(Extracted page text data)
· · ·

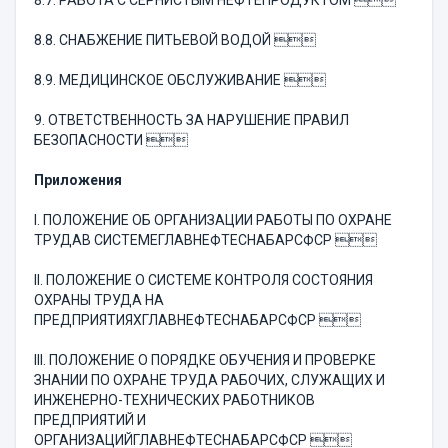
8.7. РАБОТА С СЕРНИСТЫМ НЕФТЕПРОДУКТОМ 
8.8. СНАБЖЕНИЕ ПИТЬЕВОЙ ВОДОЙ 
8.9. МЕДИЦИНСКОЕ ОБСЛУЖИВАНИЕ 
9. ОТВЕТСТВЕННОСТЬ ЗА НАРУШЕНИЕ ПРАВИЛ
БЕЗОПАСНОСТИ 
Приложения
I. ПОЛОЖЕНИЕ ОБ ОРГАНИЗАЦИИ РАБОТЫ ПО ОХРАНЕ
ТРУДАВ СИСТЕМЕГЛАВНЕФТЕСНАБАРСФСР 
II. ПОЛОЖЕНИЕ О СИСТЕМЕ КОНТРОЛЯ СОСТОЯНИЯ
ОХРАНЫ ТРУДА НА
ПРЕДПРИЯТИЯХГЛАВНЕФТЕСНАБАРСФСР 
III. ПОЛОЖЕНИЕ О ПОРЯДКЕ ОБУЧЕНИЯ И ПРОВЕРКЕ
ЗНАНИИ ПО ОХРАНЕ ТРУДА РАБОЧИХ, СЛУЖАЩИХ И
ИНЖЕНЕРНО-ТЕХНИЧЕСКИХ РАБОТНИКОВ
ПРЕДПРИЯТИЙ И
ОРГАНИЗАЦИЙГЛАВНЕФТЕСНАБАРСФСР 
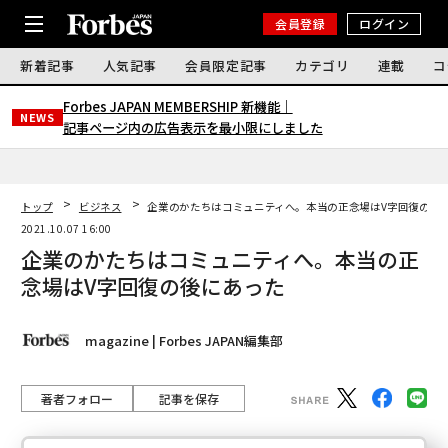
会員登録
ログイン
新着記事
人気記事
会員限定記事
カテゴリ
連載
コ
Forbes JAPAN MEMBERSHIP 新機能｜
NEWS
記事ページ内の広告表示を最小限にしました
トップ
ビジネス
企業のかたちはコミュニティへ。本当の正念場はV字回復の後
2021.10.07 16:00
企業のかたちはコミュニティへ。本当の正
念場はV字回復の後にあった
magazine | Forbes JAPAN編集部
著者フォロー
記事を保存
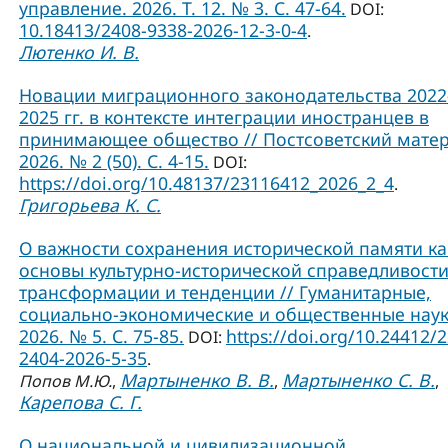
управление. 2026. Т. 12. № 3. С. 47-64.
DOI:
10.18413/2408-9338-2026-12-3-0-4
.
Лютенко И. В.
Новации миграционного законодательства 2022
2025 гг. в контексте интеграции иностранцев в
принимающее общество // Постсоветский матер
2026. № 2 (50). С. 4-15.
DOI:
https://doi.org/10.48137/23116412_2026_2_4
.
Григорьева К. С.
О важности сохранения исторической памяти ка
основы культурно-исторической справедливости
трансформации и тенденции // Гуманитарные,
социально-экономические и общественные наук
2026. № 5. С. 75-85.
https://doi.org/10.24412/
DOI:
2404-2026-5-35
.
Мартыненко В. В.
Мартыненко С. В.
Попов М.Ю.
,
,
,
Карепова С. Г.
О национальной и цивилизационной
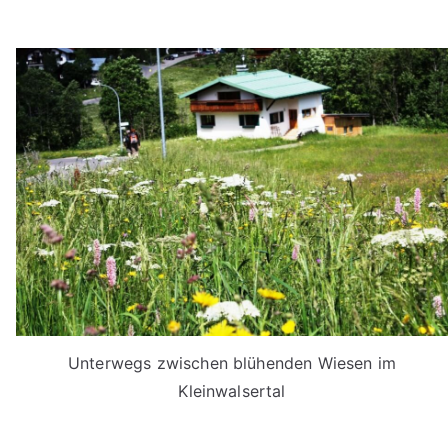
Unterwegs zwischen blühenden Wiesen im
Kleinwalsertal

· · ·

_Required action_: Please write out exactly, and only, the lines from the beginning of the entries through the line containing "ОХРАНЫ ТРУДА НА", including both and skipping all pictures.

_Response_:
8.7. РАБОТА С СЕРНИСТЫМ НЕФТЕПРОДУКТОМ 
8.8. СНАБЖЕНИЕ ПИТЬЕВОЙ ВОДОЙ 
8.9. МЕДИЦИНСКОЕ ОБСЛУЖИВАНИЕ 
9. ОТВЕТСТВЕННОСТЬ ЗА НАРУШЕНИЕ ПРАВИЛ
БЕЗОПАСНОСТИ 
Приложения
I. ПОЛОЖЕНИЕ ОБ ОРГАНИЗАЦИИ РАБОТЫ ПО ОХРАНЕ
ТРУДАВ СИСТЕМЕГЛАВНЕФТЕСНАБАРСФСР 
II. ПОЛОЖЕНИЕ О СИСТЕМЕ КОНТРОЛЯ СОСТОЯНИЯ
ОХРАНЫ ТРУДА НА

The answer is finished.